### What you should do
Repeat every entry exactly as it stands. Omit the images.

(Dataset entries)

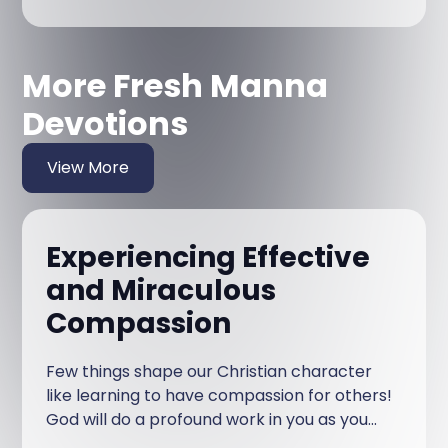
More Fresh Manna
Devotions
View More
Experiencing Effective
and Miraculous
Compassion
Few things shape our Christian character
like learning to have compassion for others!
God will do a profound work in you as you
have compassion on others.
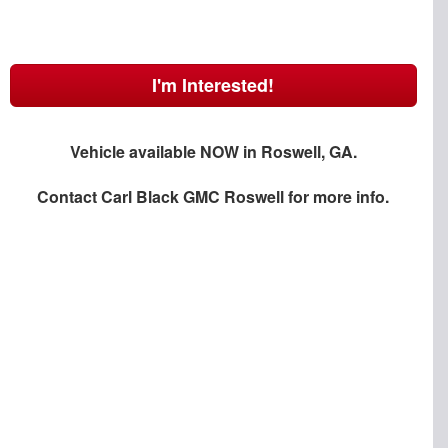
I'm Interested!
Vehicle available NOW in Roswell, GA.
Contact
Carl Black GMC Roswell
for more info.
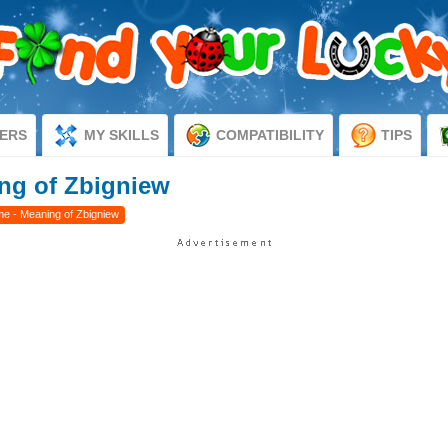
ERS
MY SKILLS
COMPATIBILITY
TIPS
ng of Zbigniew
e - Meaning of Zbigniew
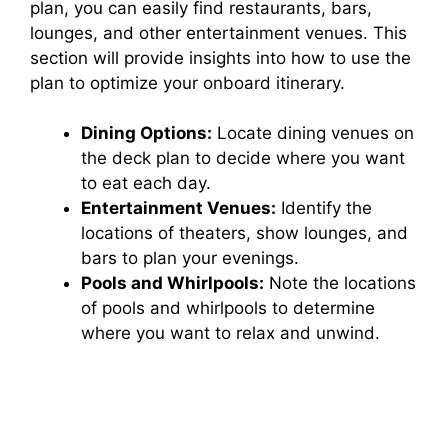
plan, you can easily find restaurants, bars,
lounges, and other entertainment venues. This
section will provide insights into how to use the
plan to optimize your onboard itinerary.
Dining Options:
Locate dining venues on
the deck plan to decide where you want
to eat each day.
Entertainment Venues:
Identify the
locations of theaters, show lounges, and
bars to plan your evenings.
Pools and Whirlpools:
Note the locations
of pools and whirlpools to determine
where you want to relax and unwind.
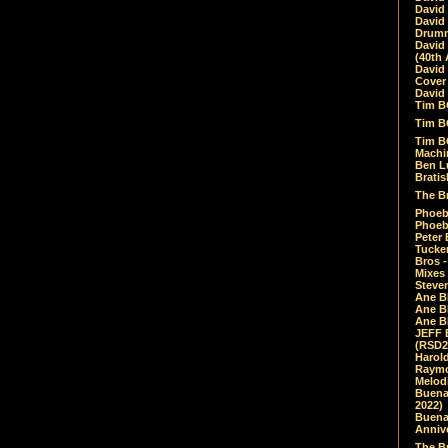
David
David
Drumm
David
(40th 
David
Cover 
David 
Tim B
Tim B
Tim B
Machin
Ben L
Bratis
The Br
Phoebe
Phoeb
Peter 
Tucke
Bros -
Mixes
Steven
Ane B
Ane B
Ane B
JEFF 
(RSD2
Harol
Raymo
Melod
Buena
2022)
Buena 
Annive
The Bu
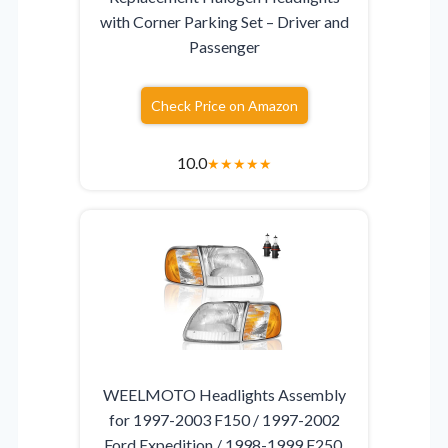
with Corner Parking Set – Driver and
Passenger
Check Price on Amazon
10.0
★
★
★
★
★
WEELMOTO Headlights Assembly
for 1997-2003 F150 / 1997-2002
Ford Expedition / 1998-1999 F250,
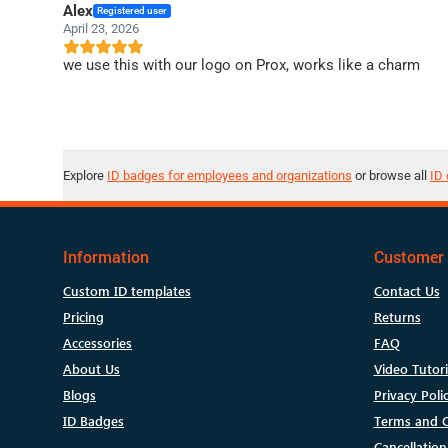
Alex
Registered user
April 23, 2026
we use this with our logo on Prox, works like a charm
Explore
ID badges for employees and organizations
or browse all
ID 
Information
Customer 
Custom ID templates
Contact Us
Pricing
Returns
Accessories
FAQ
About Us
Video Tutori
Blogs
Privacy Poli
ID Badges
Terms and C
Cancellation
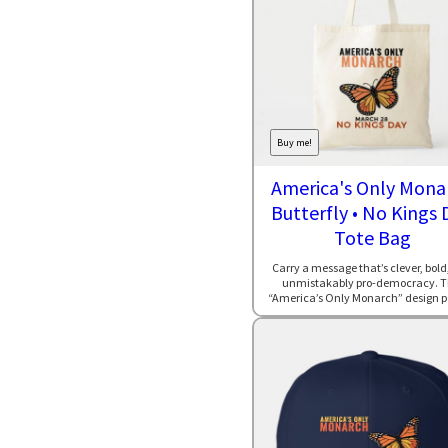
Buy me!
America's Only Mona
Butterfly • No Kings 
Tote Bag
Carry a message that’s clever, bold
unmistakably pro-democracy. T
“America’s Only Monarch” design pai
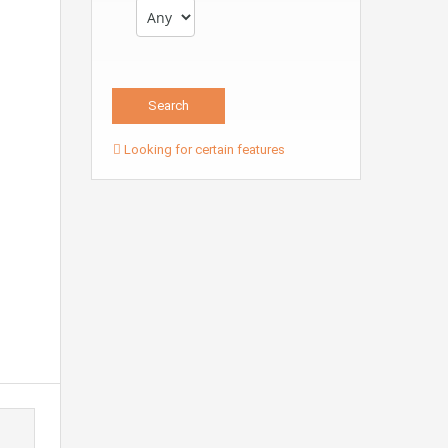
Looking for certain features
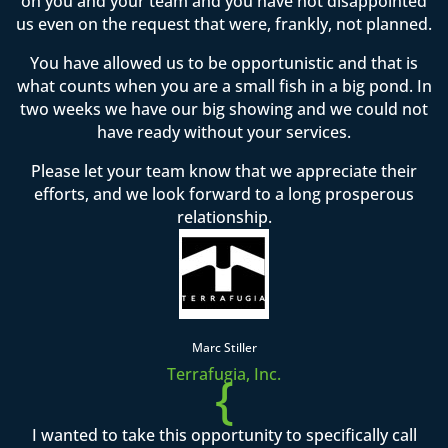
on you and your team and you have not disappointed
us even on the request that were, frankly, not planned.
You have allowed us to be opportunistic and that is
what counts when you are a small fish in a big pond. In
two weeks we have our big showing and we could not
have ready without your services.
Please let your team know that we appreciate their
efforts, and we look forward to a long prosperous
relationship.
Marc Stiller
Terrafugia, Inc.
{
I wanted to take this opportunity to specifically call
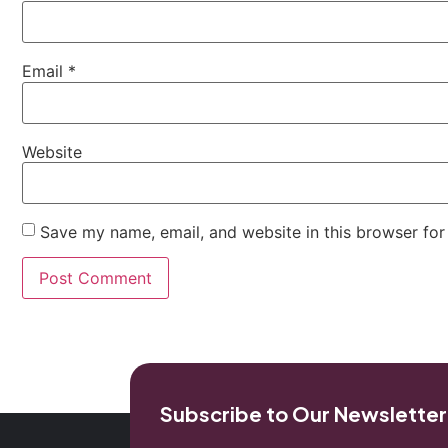
Email
*
Website
Save my name, email, and website in this browser for
Subscribe to Our Newsletter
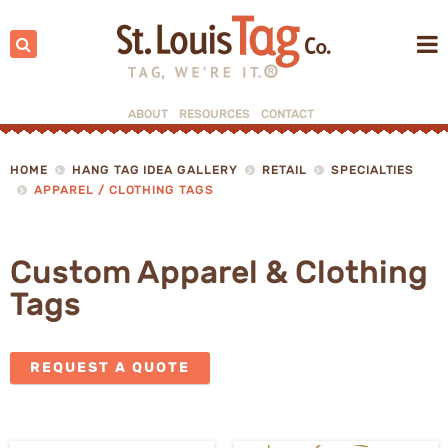
Search:
ABOUT
RESOURCES
CONTACT
▼
▼
HOME
HANG TAG IDEA GALLERY
RETAIL
SPECIALTIES
APPAREL / CLOTHING TAGS
Custom Apparel & Clothing
Tags
REQUEST A QUOTE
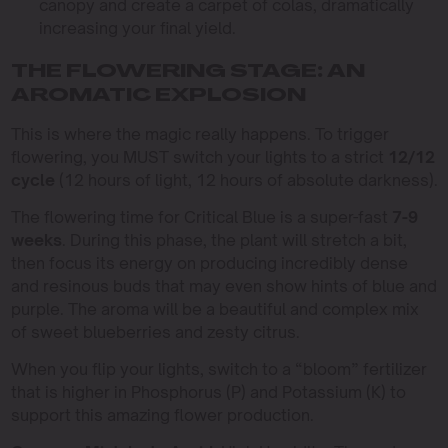
canopy and create a carpet of colas, dramatically
increasing your final yield.
THE FLOWERING STAGE: AN
AROMATIC EXPLOSION
This is where the magic really happens. To trigger
flowering, you MUST switch your lights to a strict
12/12
cycle
(12 hours of light, 12 hours of absolute darkness).
The flowering time for Critical Blue is a super-fast
7-9
weeks
. During this phase, the plant will stretch a bit,
then focus its energy on producing incredibly dense
and resinous buds that may even show hints of blue and
purple. The aroma will be a beautiful and complex mix
of sweet blueberries and zesty citrus.
When you flip your lights, switch to a “bloom” fertilizer
that is higher in Phosphorus (P) and Potassium (K) to
support this amazing flower production.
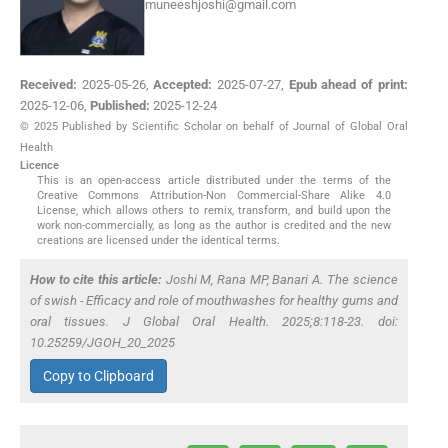
muneeshjoshi@gmail.com
Received:
2025-05-26
,
Accepted:
2025-07-27
,
Epub ahead of print:
2025-12-06
,
Published:
2025-12-24
© 2025 Published by Scientific Scholar on behalf of Journal of Global Oral
Health
Licence
This is an open-access article distributed under the terms of the
Creative Commons Attribution-Non Commercial-Share Alike 4.0
License, which allows others to remix, transform, and build upon the
work non-commercially, as long as the author is credited and the new
creations are licensed under the identical terms.
How to cite this article:
Joshi M, Rana MP, Banari A. The science
of swish - Efficacy and role of mouthwashes for healthy gums and
oral tissues. J Global Oral Health. 2025;8:118-23. doi:
10.25259/JGOH_20_2025
Copy to Clipboard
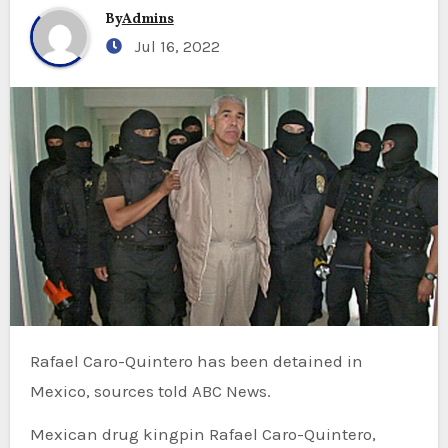
By
Admins
Jul 16, 2022
Rafael Caro-Quintero has been detained in
Mexico, sources told ABC News.
Mexican drug kingpin Rafael Caro-Quintero,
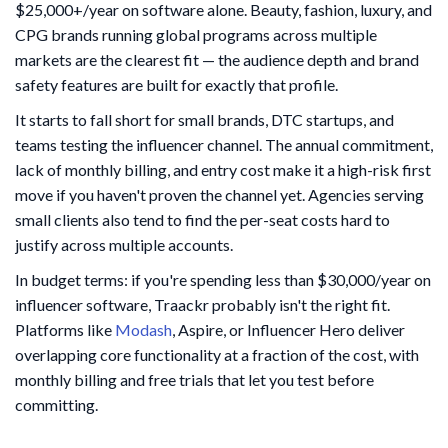
$25,000+/year on software alone. Beauty, fashion, luxury, and
CPG brands running global programs across multiple
markets are the clearest fit — the audience depth and brand
safety features are built for exactly that profile.
It starts to fall short for small brands, DTC startups, and
teams testing the influencer channel. The annual commitment,
lack of monthly billing, and entry cost make it a high-risk first
move if you haven't proven the channel yet. Agencies serving
small clients also tend to find the per-seat costs hard to
justify across multiple accounts.
In budget terms: if you're spending less than $30,000/year on
influencer software, Traackr probably isn't the right fit.
Platforms like
Modash
, Aspire, or Influencer Hero deliver
overlapping core functionality at a fraction of the cost, with
monthly billing and free trials that let you test before
committing.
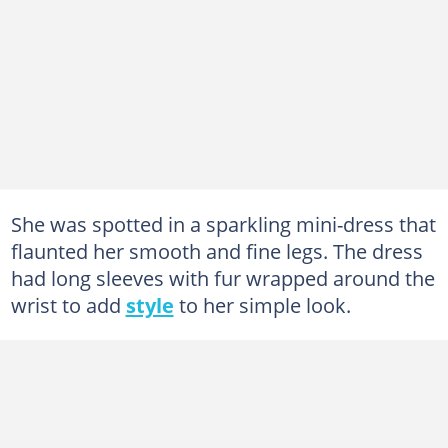
She was spotted in a sparkling mini-dress that
flaunted her smooth and fine legs. The dress
had long sleeves with fur wrapped around the
wrist to add
style
to her simple look.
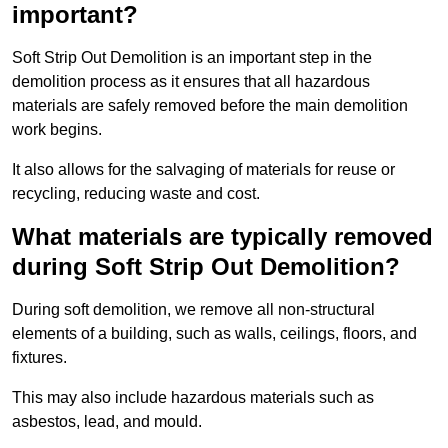
important?
Soft Strip Out Demolition is an important step in the
demolition process as it ensures that all hazardous
materials are safely removed before the main demolition
work begins.
It also allows for the salvaging of materials for reuse or
recycling, reducing waste and cost.
What materials are typically removed
during Soft Strip Out Demolition?
During soft demolition, we remove all non-structural
elements of a building, such as walls, ceilings, floors, and
fixtures.
This may also include hazardous materials such as
asbestos, lead, and mould.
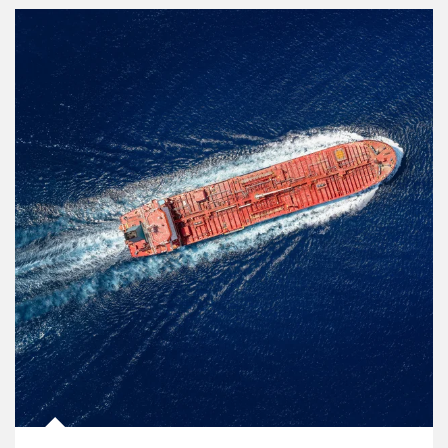
Article Image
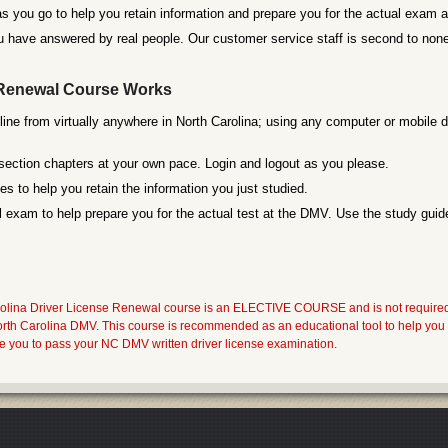
s you go to help you retain information and prepare you for the actual exam
 have answered by real people. Our customer service staff is second to none
Renewal Course Works
line from virtually anywhere in North Carolina; using any computer or mobile d
section chapters at your own pace. Login and logout as you please.
s to help you retain the information you just studied.
 exam to help prepare you for the actual test at the DMV. Use the study guide
ina Driver License Renewal course is an ELECTIVE COURSE and is not required by 
North Carolina DMV. This course is recommended as an educational tool to help 
re you to pass your NC DMV written driver license examination.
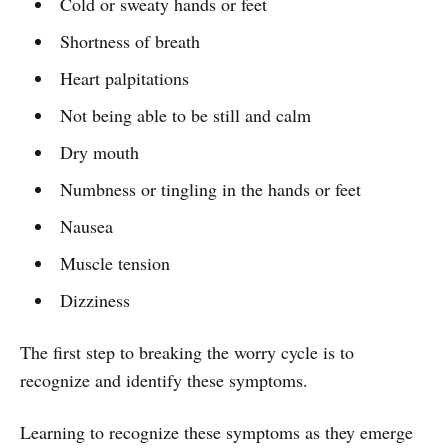
Cold or sweaty hands or feet
Shortness of breath
Heart palpitations
Not being able to be still and calm
Dry mouth
Numbness or tingling in the hands or feet
Nausea
Muscle tension
Dizziness
The first step to breaking the worry cycle is to
recognize and identify these symptoms.
Learning to recognize these symptoms as they emerge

### Your solution
More Fresh Manna
Devotions
View More
Experiencing Effective
and Miraculous
Compassion
Few things shape our Christian character
like learning to have compassion for others!
God will do a profound work in you as you
have compassion on others.
I'm Interested!
Vehicle available NOW in Roswell, GA.
Contact
Carl Black GMC Roswell
for more info.
ERS
MY SKILLS
COMPATIBILITY
TIPS
ng of Zbigniew
e - Meaning of Zbigniew
plan, you can easily find restaurants, bars,
lounges, and other entertainment venues. This
section will provide insights into how to use the
plan to optimize your onboard itinerary.
Dining Options:
Locate dining venues on
the deck plan to decide where you want
to eat each day.
Entertainment Venues:
Identify the
locations of theaters, show lounges, and
bars to plan your evenings.
Pools and Whirlpools:
Note the locations
of pools and whirlpools to determine
where you want to relax and unwind.
David
David
Drumm
David
(40th 
David
Cover 
David 
Tim B
Tim B
Tim B
Machin
Ben L
Bratis
The Br
Phoebe
Phoeb
Peter 
Tucke
Bros -
Mixes
Steven
Ane B
Ane B
Ane B
JEFF 
(RSD2
Harol
Raymo
Melod
Buena
2022)
Buena 
Annive
The Bu
with Corner Parking Set – Driver and
Passenger
Check Price on Amazon
10.0
★
★
★
★
★
WEELMOTO Headlights Assembly
for 1997-2003 F150 / 1997-2002
Ford Expedition / 1998-1999 F250,
Alex
Registered user
April 23, 2026
we use this with our logo on Prox, works like a charm
Explore
ID badges for employees and organizations
or browse all
ID 
Information
Customer 
Custom ID templates
Contact Us
Pricing
Returns
Accessories
FAQ
About Us
Video Tutori
Blogs
Privacy Poli
ID Badges
Terms and C
Cancellation
Buy me!
America's Only Mona
Butterfly • No Kings 
Tote Bag
Carry a message that’s clever, bold
unmistakably pro-democracy. T
“America’s Only Monarch” design pai
Looking for certain features
on you and your team and you have not disappointed
us even on the request that were, frankly, not planned.
You have allowed us to be opportunistic and that is
what counts when you are a small fish in a big pond. In
two weeks we have our big showing and we could not
have ready without your services.
Please let your team know that we appreciate their
efforts, and we look forward to a long prosperous
relationship.
Marc Stiller
Terrafugia, Inc.
{
I wanted to take this opportunity to specifically call
Email
*
Website
Save my name, email, and website in this browser for
Subscribe to Our Newsletter
Search:
ABOUT
RESOURCES
CONTACT
▼
▼
HOME
HANG TAG IDEA GALLERY
RETAIL
SPECIALTIES
APPAREL / CLOTHING TAGS
Custom Apparel & Clothing
Tags
REQUEST A QUOTE
canopy and create a carpet of colas, dramatically
increasing your final yield.
THE FLOWERING STAGE: AN
AROMATIC EXPLOSION
This is where the magic really happens. To trigger
flowering, you MUST switch your lights to a strict
12/12
cycle
(12 hours of light, 12 hours of absolute darkness).
The flowering time for Critical Blue is a super-fast
7-9
weeks
. During this phase, the plant will stretch a bit,
then focus its energy on producing incredibly dense
and resinous buds that may even show hints of blue and
purple. The aroma will be a beautiful and complex mix
of sweet blueberries and zesty citrus.
When you flip your lights, switch to a “bloom” fertilizer
that is higher in Phosphorus (P) and Potassium (K) to
support this amazing flower production.
muneeshjoshi@gmail.com
Received:
2025-05-26
,
Accepted:
2025-07-27
,
Epub ahead of print:
2025-12-06
,
Published:
2025-12-24
© 2025 Published by Scientific Scholar on behalf of Journal of Global Oral
Health
Licence
This is an open-access article distributed under the terms of the
Creative Commons Attribution-Non Commercial-Share Alike 4.0
License, which allows others to remix, transform, and build upon the
work non-commercially, as long as the author is credited and the new
creations are licensed under the identical terms.
How to cite this article:
Joshi M, Rana MP, Banari A. The science
of swish - Efficacy and role of mouthwashes for healthy gums and
oral tissues. J Global Oral Health. 2025;8:118-23. doi:
10.25259/JGOH_20_2025
Copy to Clipboard
By
Admins
Jul 16, 2022
Rafael Caro-Quintero has been detained in
Mexico, sources told ABC News.
Mexican drug kingpin Rafael Caro-Quintero,
$25,000+/year on software alone. Beauty, fashion, luxury, and
CPG brands running global programs across multiple
markets are the clearest fit — the audience depth and brand
safety features are built for exactly that profile.
It starts to fall short for small brands, DTC startups, and
teams testing the influencer channel. The annual commitment,
lack of monthly billing, and entry cost make it a high-risk first
move if you haven't proven the channel yet. Agencies serving
small clients also tend to find the per-seat costs hard to
justify across multiple accounts.
In budget terms: if you're spending less than $30,000/year on
influencer software, Traackr probably isn't the right fit.
Platforms like
Modash
, Aspire, or Influencer Hero deliver
overlapping core functionality at a fraction of the cost, with
monthly billing and free trials that let you test before
committing.
She was spotted in a sparkling mini-dress that
flaunted her smooth and fine legs. The dress
had long sleeves with fur wrapped around the
wrist to add
style
to her simple look.
important?
Soft Strip Out Demolition is an important step in the
demolition process as it ensures that all hazardous
materials are safely removed before the main demolition
work begins.
It also allows for the salvaging of materials for reuse or
recycling, reducing waste and cost.
What materials are typically removed
during Soft Strip Out Demolition?
During soft demolition, we remove all non-structural
elements of a building, such as walls, ceilings, floors, and
fixtures.
This may also include hazardous materials such as
asbestos, lead, and mould.
Article Image
s you go to help you retain information and prepare you for the actual exam
 have answered by real people. Our customer service staff is second to none
Renewal Course Works
line from virtually anywhere in North Carolina; using any computer or mobile d
section chapters at your own pace. Login and logout as you please.
s to help you retain the information you just studied.
 exam to help prepare you for the actual test at the DMV. Use the study guide
ina Driver License Renewal course is an ELECTIVE COURSE and is not required by 
North Carolina DMV. This course is recommended as an educational tool to help 
re you to pass your NC DMV written driver license examination.
Cold or sweaty hands or feet
Shortness of breath
Heart palpitations
Not being able to be still and calm
Dry mouth
Numbness or tingling in the hands or feet
Nausea
Muscle tension
Dizziness
The first step to breaking the worry cycle is to
recognize and identify these symptoms.
Learning to recognize these symptoms as they emerge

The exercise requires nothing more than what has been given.